→ TASK PROMPT:
Repeat the listing below exactly as given.
#### RECORDED DATA
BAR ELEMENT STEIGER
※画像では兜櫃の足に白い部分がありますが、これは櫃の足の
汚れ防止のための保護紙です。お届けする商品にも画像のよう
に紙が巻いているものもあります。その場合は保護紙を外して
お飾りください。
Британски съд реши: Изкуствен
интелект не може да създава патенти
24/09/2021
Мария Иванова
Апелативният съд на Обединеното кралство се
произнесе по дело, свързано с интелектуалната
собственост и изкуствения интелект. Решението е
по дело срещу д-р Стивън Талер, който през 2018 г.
########
→ TASK OUTPUT:
BAR ELEMENT STEIGER
※画像では兜櫃の足に白い部分がありますが、これは櫃の足の
汚れ防止のための保護紙です。お届けする商品にも画像のよう
に紙が巻いているものもあります。その場合は保護紙を外して
お飾りください。
Британски съд реши: Изкуствен
интелект не може да създава патенти
24/09/2021
Мария Иванова
Апелативният съд на Обединеното кралство се
произнесе по дело, свързано с интелектуалната
собственост и изкуствения интелект. Решението е
по дело срещу д-р Стивън Талер, който през 2018 г.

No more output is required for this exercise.